“Kamu Kanina?”
Kepalaku langsung mendongak ketika mendengarnya. Jantungku seakan ikut terperanjat mengikuti tubuhku. Pria itu tersenyum geli melihat aku kaget. Dia yang tadi mengobrol dengan tante berdiri di hadapanku. Badannya tegap, dan perawakannya sangat rapi. Baju kaos putihnya sangat serasi dengan jeans birunya.
“Ya...” ujarku hati-hati. Mataku menatap penuh tanya. “Siapa ya?”
“Saya Nino,” pria itu melambaikan tangan ke tubuhnya sendiri.
“Nino yang...” aku tidak menyelesaikannya, karena tidak tahu harus mengatakan apa lagi.
“Nino yang satu SMP sama kamu,” bantu pria itu dengan senyuman lebarnya.
Beberapa orang gadis terkikik dari arah pintu masuk yang tak dapat kulihat. Terdengar mereka berbincang dengan Om Bima yang berada di depan etalase makanan.
"Kamu di SMP tepi laut?" yang aku maksud adalah SMP negeri di kota ini yang memang persis berada di dekat laut. Gita bercerita, letak sekolahnya yang hampir berada di bibir pantai, membuat murid-murid terkadang berharap sekolah itu diterjang ombak di malam hari sebelum ujian.
Senyumannya begitu cerah, mungkin mengharapkan aku juga mengingat dirinya.
“Aku lupa masa-masa di sekolah, hampir nggak ingat sama sekali,” ujarku dengan rasa menyesal, memperhatikan perubahan raut wajahnya. Bukan kaget, tapi iba. “Aku kecelakaan lima tahun lalu, salah satu akibatnya aku lupa semua orang.”
Gopro yang sejak tadi terangkat, turun ke atas meja dengan sedikit bunyi ketukan. Apa itu menyala?
"Kamu suka main basket sama teman sekelas aku? Sahabatku bilang, kalau aku pernah dekat dengan cowok dari kelas sebelah waktu SMP.” Aku menyisir rambut ke belakang telinga.
Entah benar atau tidak, sepertinya pria itu tersipu malu.
"Ya, " ujarnya seraya menyuga rambut di tengkuknya. “Kamu kenapa bisa kecelakaan?” Mimiknya prihatin dan seakan merasakan kepedihan dari pertanyaannya sendiri.
Kuceritakan secara singkat apa yang terjadi padaku. Nino mengangguk-angguk dengan wajah bersedih.
"Aku udah lupa, maaf ya, " selorohku.
Segerombolan gadis jangkung dengan pakaian yang terlihat sedikit mencolok di mata, terkikik beberapa kali di belakang Nino. Mataku memperhatikan kehadiran mereka.
"Halo Nina." Salah satu gadis, menyerobot ke depan Nino dan memelukku. Kurasakan desiran aliran darah di sekujur kulitku yang bersentuhan dengan Alice. Gadis yang mengaku kenalanku juga. Dia yang mulai membuat aku berpikir kalau aku memanglah model. Karena dia adalah model aktif saat ini. Tapi dia mengaku, tidak mengenalku karena kami sama-sama model. Ada alasan lain yang ia lupa. Dia tidak ingat kapan kami berkenalan. Yang pasti dia bilang kalau kami sering nongkrong bersama dahulu.
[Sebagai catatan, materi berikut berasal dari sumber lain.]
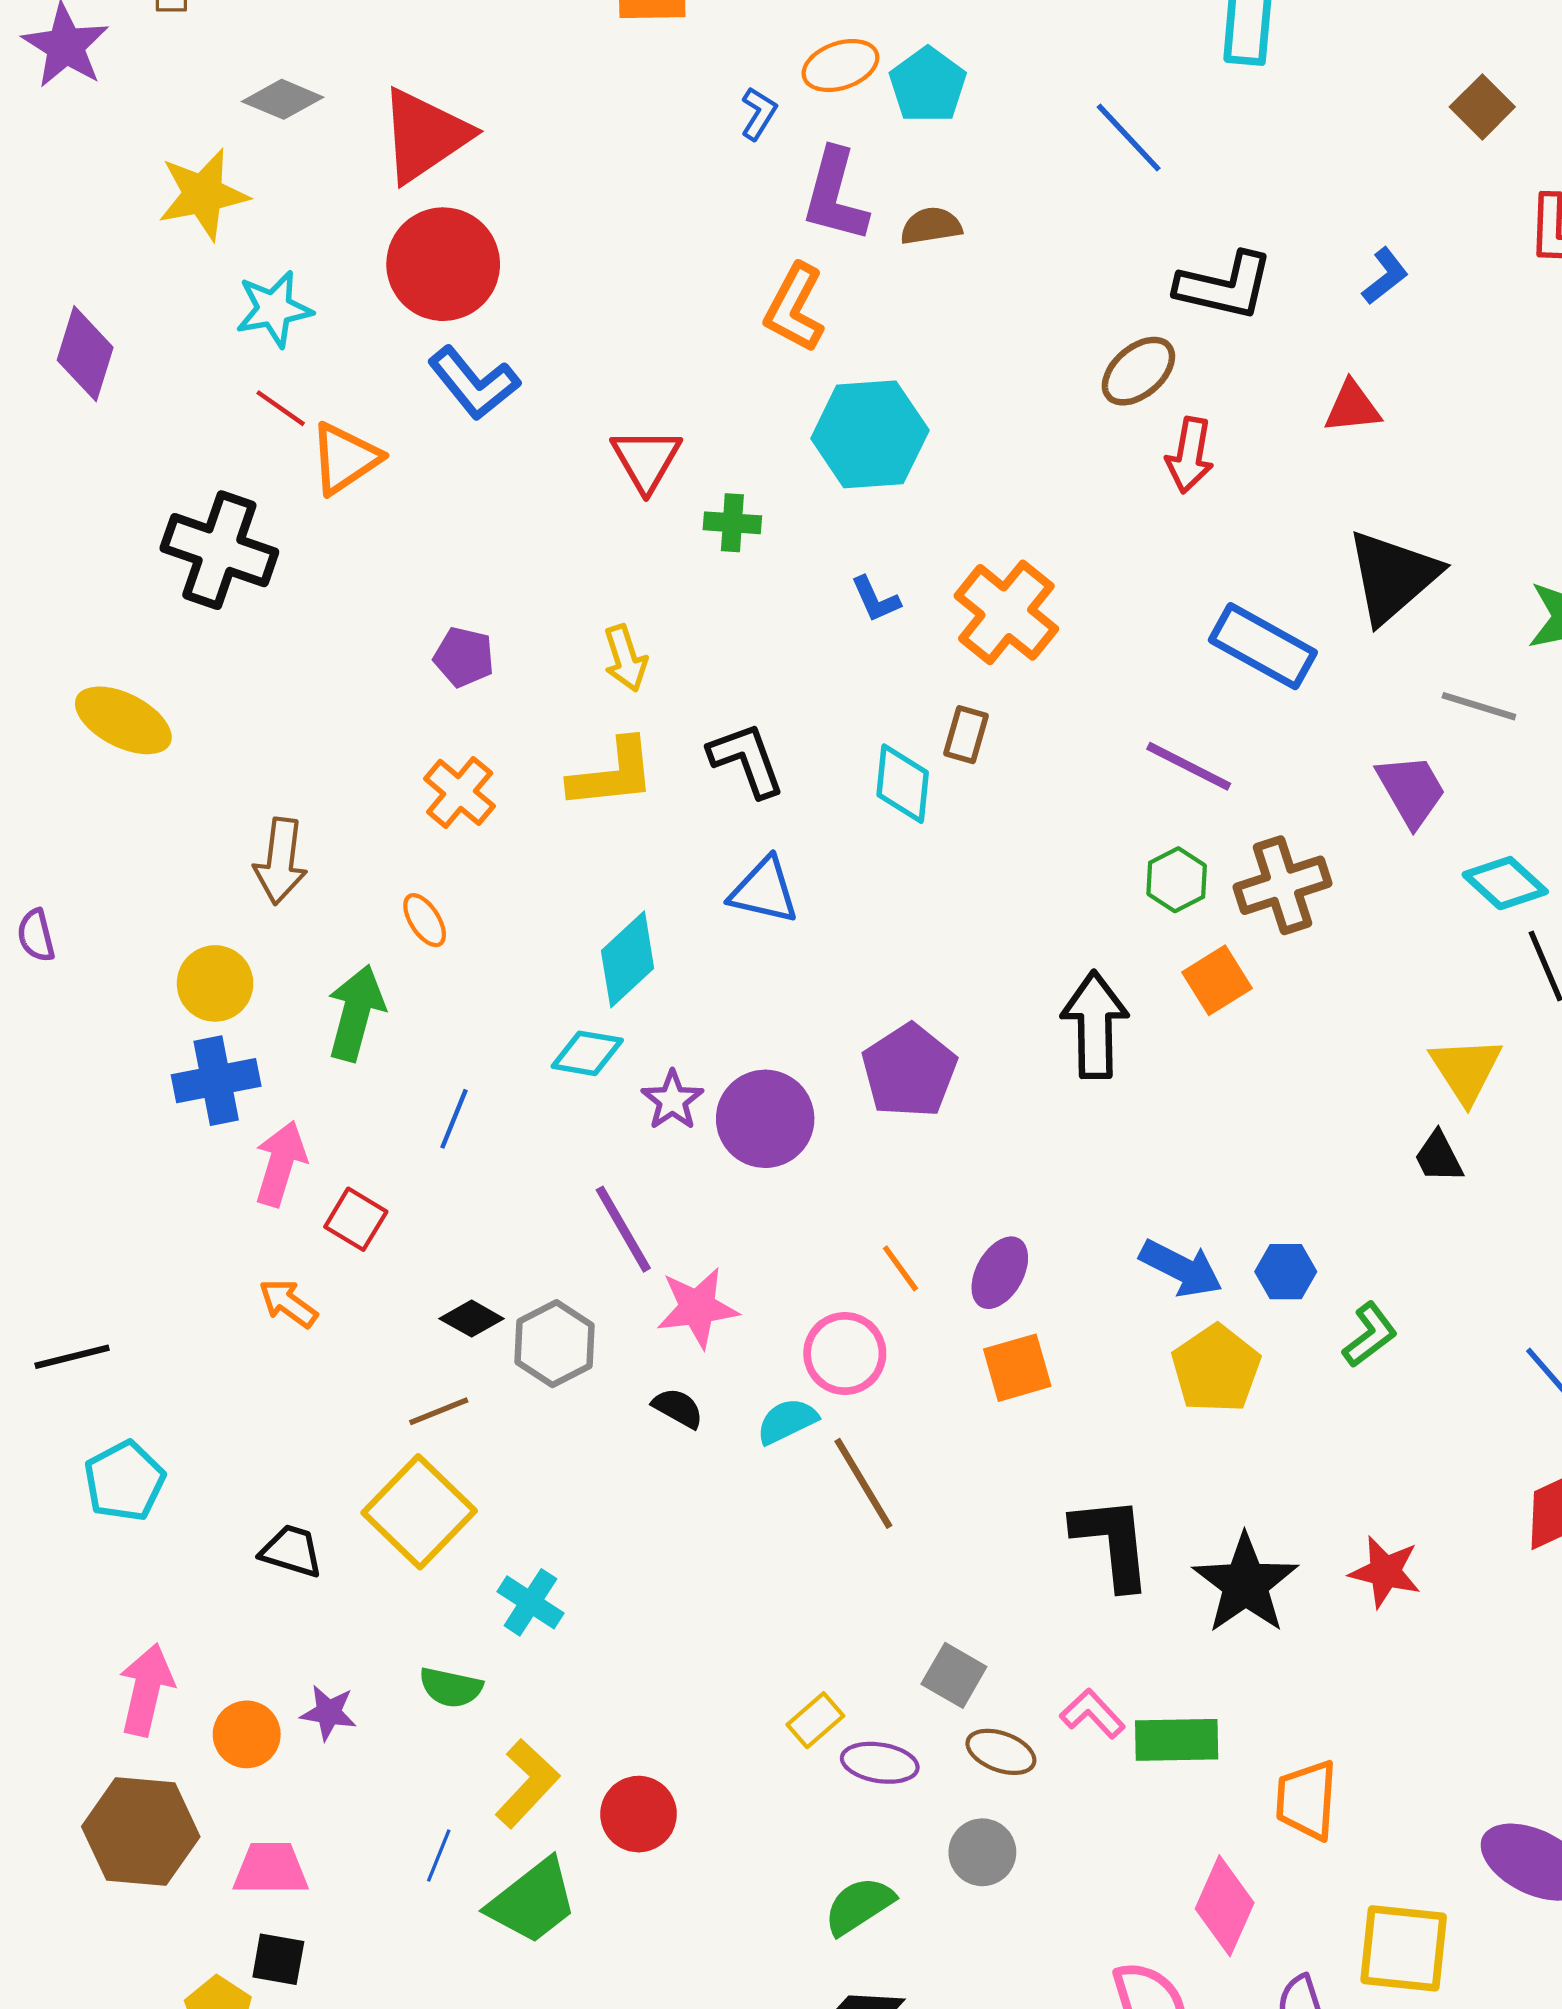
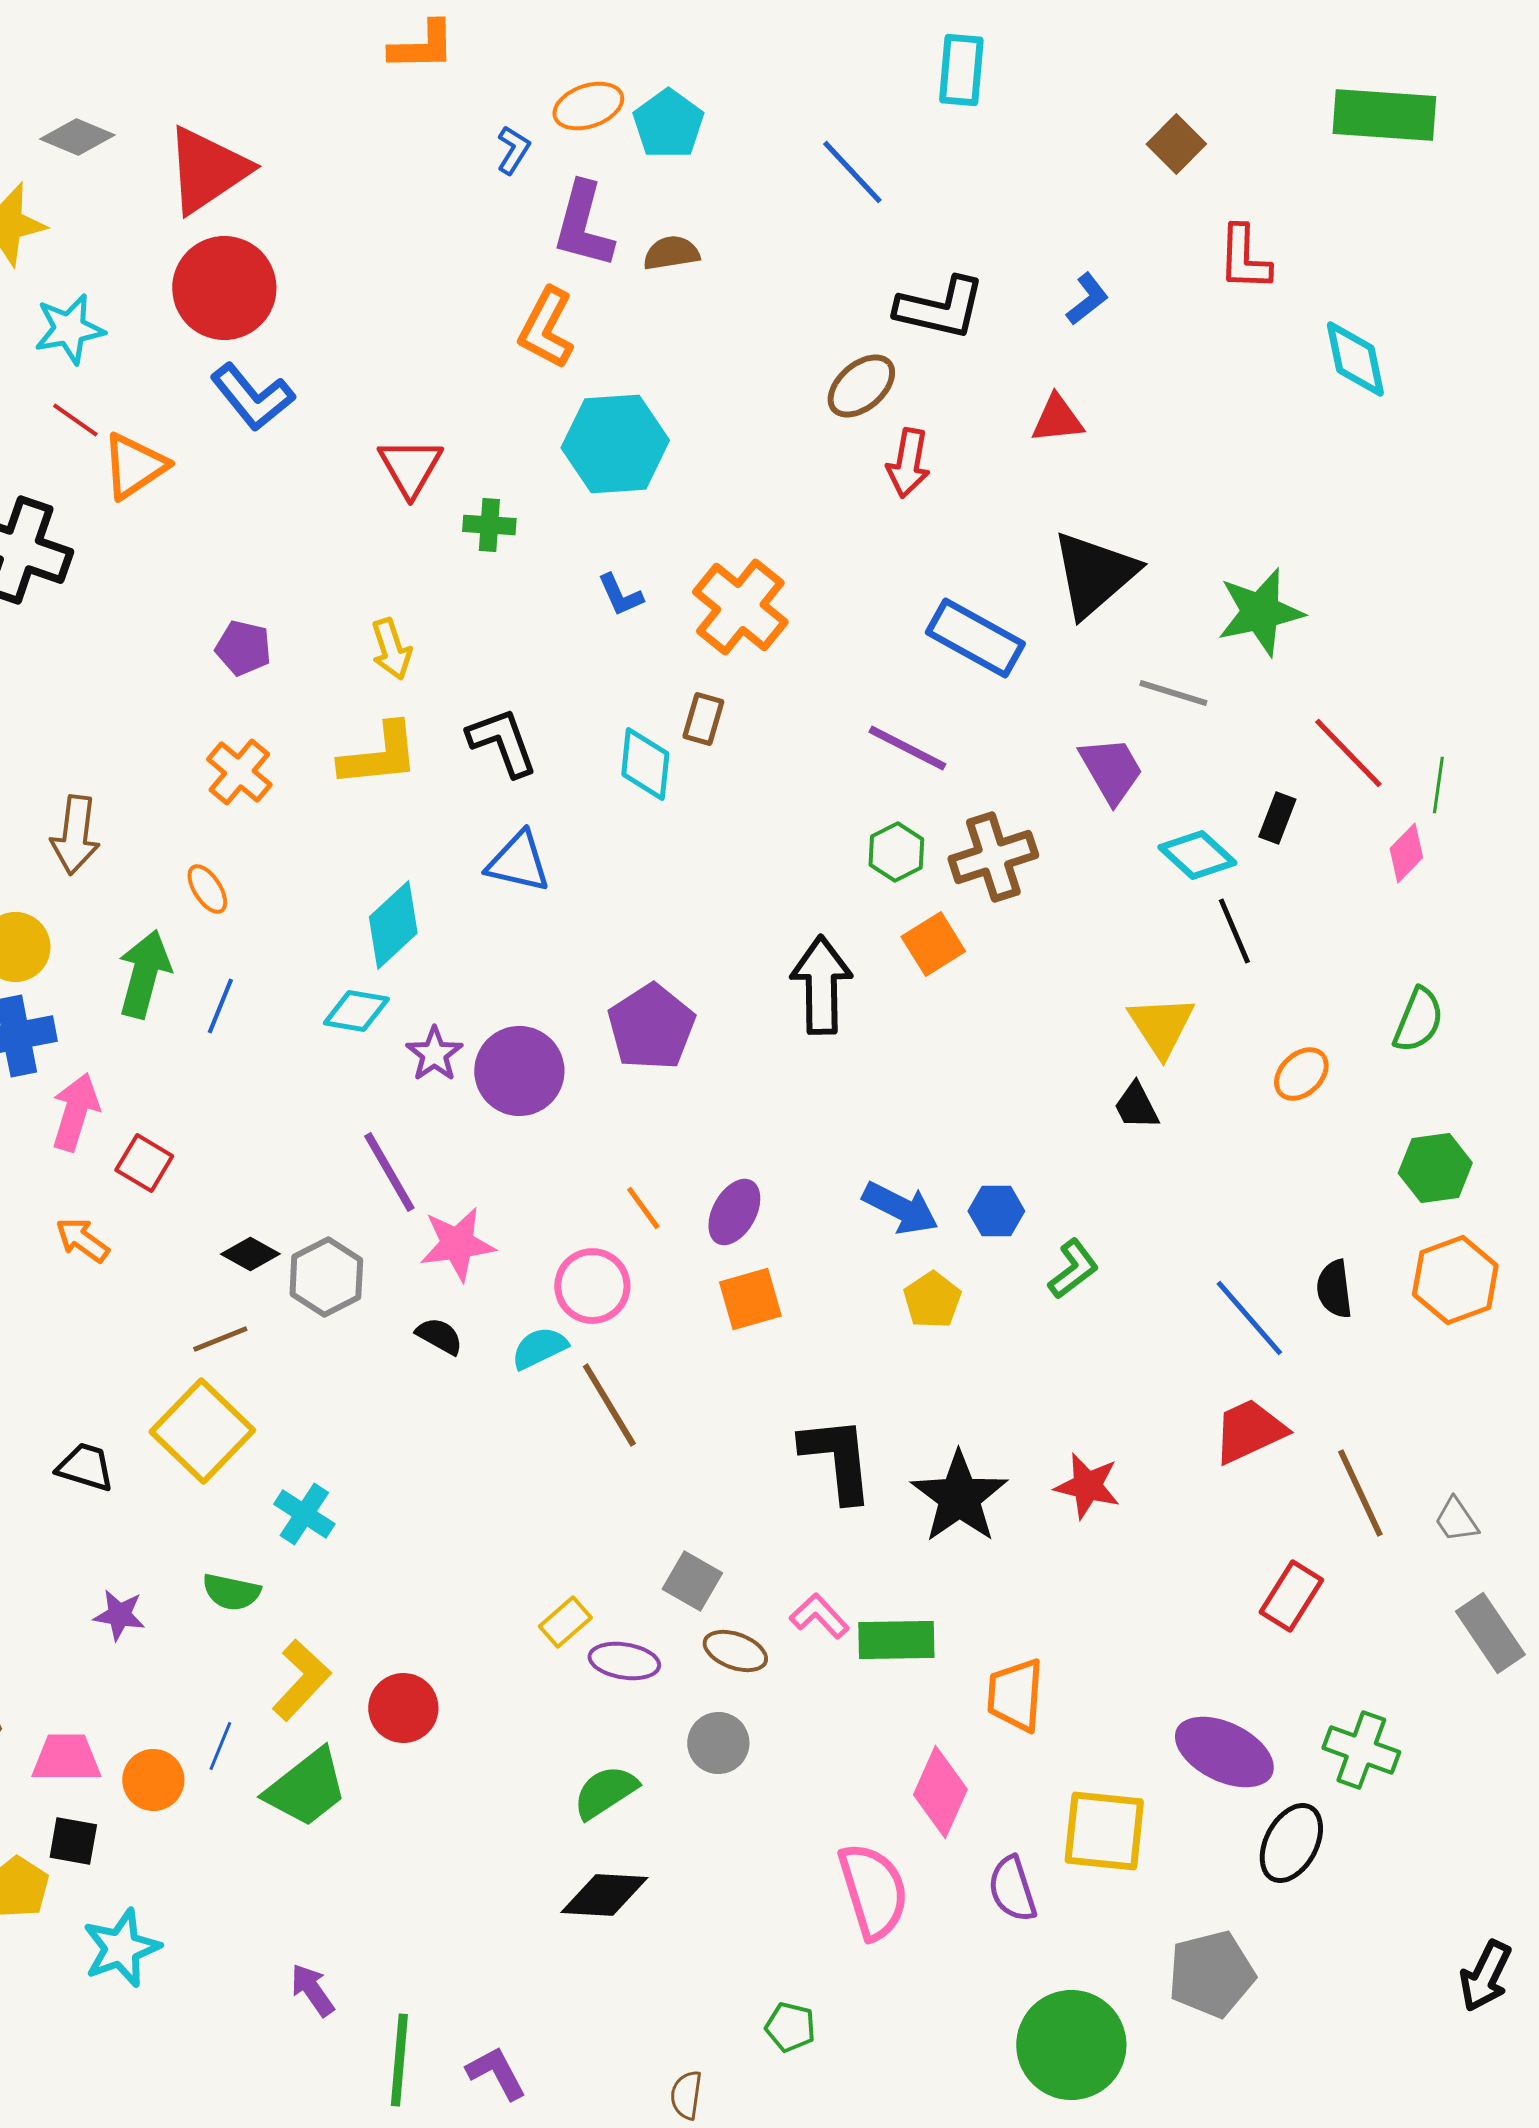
blue line: (454, 1119) -> (220, 1006), moved
yellow pentagon: (1216, 1369) -> (932, 1300), size x0.7
orange circle: (247, 1734) -> (153, 1780), moved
Jadi, aku menemukan diriku beberapa kali didatangi olehnya. Aku belum terbiasa. Kami baru bertemu dua bulan yang lalu, dan aku masih tak mengerti apa posisinya di hidupku. Gita seharusnya tahu, namun saat kutanyai, dia tak kenal.
Aku memberikan gerakan tidak enak pada Nino. Pria itu menarik secarik kertas dan menyerahkannya ke tanganku.
Kutatap dua belas angka tergores di atasnya. Mungkin saja jika saat itu aku tak bertemu Alice, pipiku sudah merah padam karena salah tingkah.